• _Task brief_
Every line below that contains the word "Contact" must be copied.

Dataset entries
+-------+

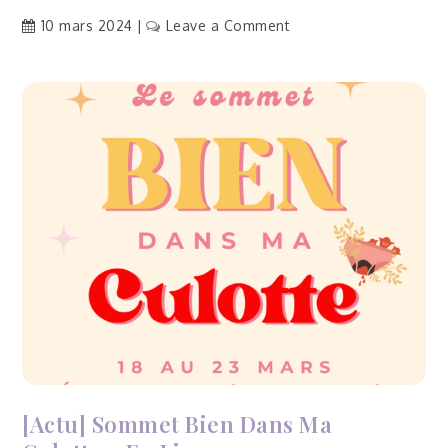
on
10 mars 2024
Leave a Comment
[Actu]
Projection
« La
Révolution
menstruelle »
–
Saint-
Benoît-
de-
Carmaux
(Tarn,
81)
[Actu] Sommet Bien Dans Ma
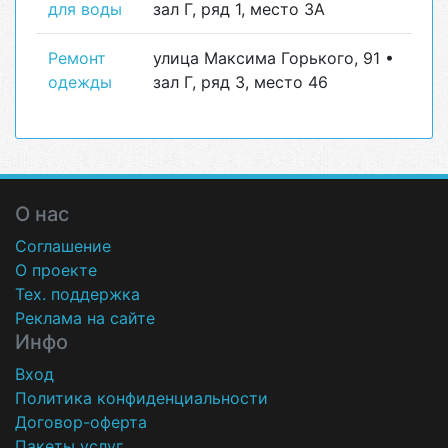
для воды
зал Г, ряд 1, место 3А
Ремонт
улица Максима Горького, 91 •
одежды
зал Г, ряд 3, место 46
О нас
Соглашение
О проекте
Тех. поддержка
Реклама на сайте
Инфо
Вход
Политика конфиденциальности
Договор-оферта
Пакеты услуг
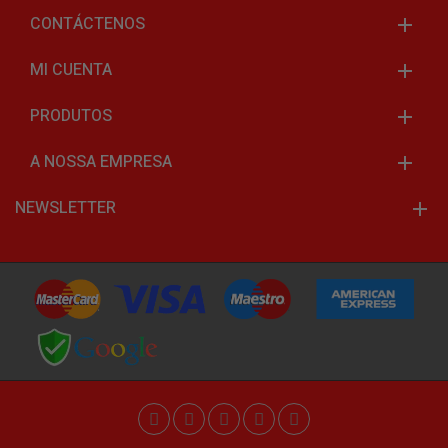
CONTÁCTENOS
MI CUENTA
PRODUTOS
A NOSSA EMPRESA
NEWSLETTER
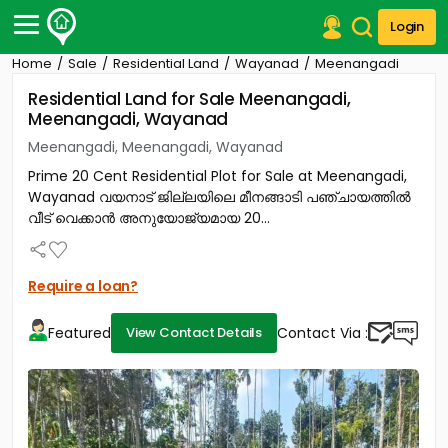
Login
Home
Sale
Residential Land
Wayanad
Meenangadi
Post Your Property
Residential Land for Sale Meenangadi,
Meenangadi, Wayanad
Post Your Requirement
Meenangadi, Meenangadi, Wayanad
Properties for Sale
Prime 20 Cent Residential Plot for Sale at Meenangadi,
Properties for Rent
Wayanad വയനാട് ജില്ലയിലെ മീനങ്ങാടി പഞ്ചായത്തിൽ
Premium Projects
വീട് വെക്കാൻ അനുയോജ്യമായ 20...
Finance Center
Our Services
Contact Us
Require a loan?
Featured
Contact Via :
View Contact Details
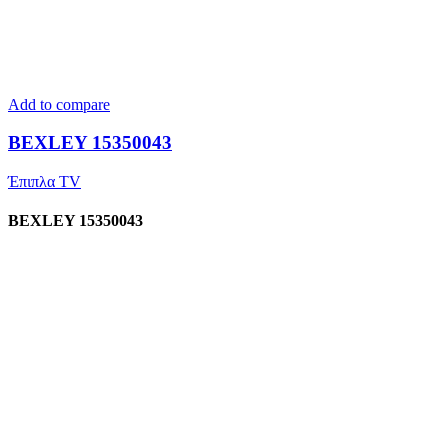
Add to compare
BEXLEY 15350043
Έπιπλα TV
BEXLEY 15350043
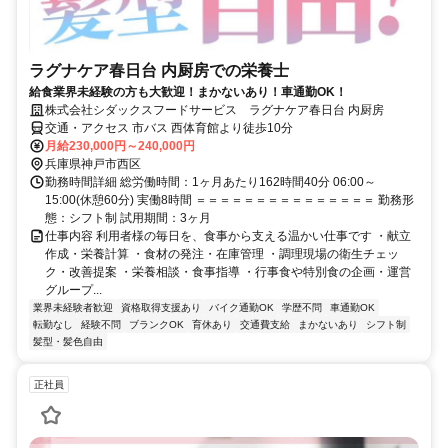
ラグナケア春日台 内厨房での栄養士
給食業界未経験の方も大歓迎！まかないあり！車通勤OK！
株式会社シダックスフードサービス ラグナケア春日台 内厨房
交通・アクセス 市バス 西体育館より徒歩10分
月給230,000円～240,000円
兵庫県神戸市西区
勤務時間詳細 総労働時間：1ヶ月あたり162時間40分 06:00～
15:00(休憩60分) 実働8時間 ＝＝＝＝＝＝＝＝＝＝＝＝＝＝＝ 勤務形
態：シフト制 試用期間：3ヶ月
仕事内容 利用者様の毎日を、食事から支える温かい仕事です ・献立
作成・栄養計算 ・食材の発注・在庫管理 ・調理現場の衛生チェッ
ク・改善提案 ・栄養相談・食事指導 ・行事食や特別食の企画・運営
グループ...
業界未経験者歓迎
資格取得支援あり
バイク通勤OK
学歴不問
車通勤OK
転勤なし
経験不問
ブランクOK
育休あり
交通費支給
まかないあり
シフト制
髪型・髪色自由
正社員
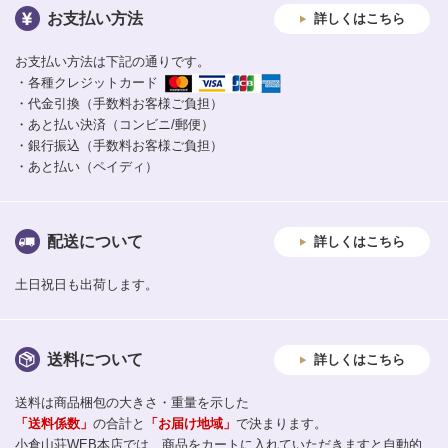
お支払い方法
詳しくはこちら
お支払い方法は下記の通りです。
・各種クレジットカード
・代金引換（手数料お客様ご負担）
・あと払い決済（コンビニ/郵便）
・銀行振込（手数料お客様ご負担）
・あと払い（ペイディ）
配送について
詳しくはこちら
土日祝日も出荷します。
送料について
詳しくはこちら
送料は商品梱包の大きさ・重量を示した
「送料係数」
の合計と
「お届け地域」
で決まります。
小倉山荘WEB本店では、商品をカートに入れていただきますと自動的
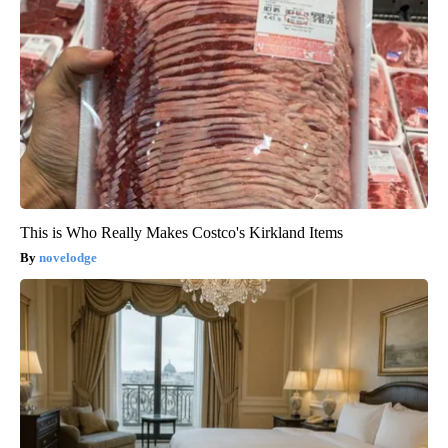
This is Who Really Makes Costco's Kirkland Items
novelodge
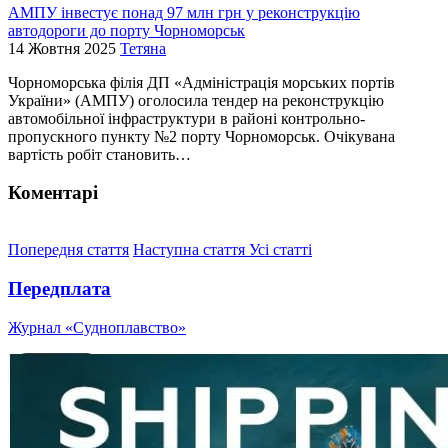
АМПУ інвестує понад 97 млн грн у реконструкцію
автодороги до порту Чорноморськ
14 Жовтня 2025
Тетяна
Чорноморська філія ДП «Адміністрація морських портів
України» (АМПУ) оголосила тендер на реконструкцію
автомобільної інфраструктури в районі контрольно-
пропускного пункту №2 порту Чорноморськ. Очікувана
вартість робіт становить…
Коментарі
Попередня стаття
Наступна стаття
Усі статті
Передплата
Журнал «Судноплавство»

+-------+

• _Finished exercise_
Contact Us
Contact Via :
View Contact Details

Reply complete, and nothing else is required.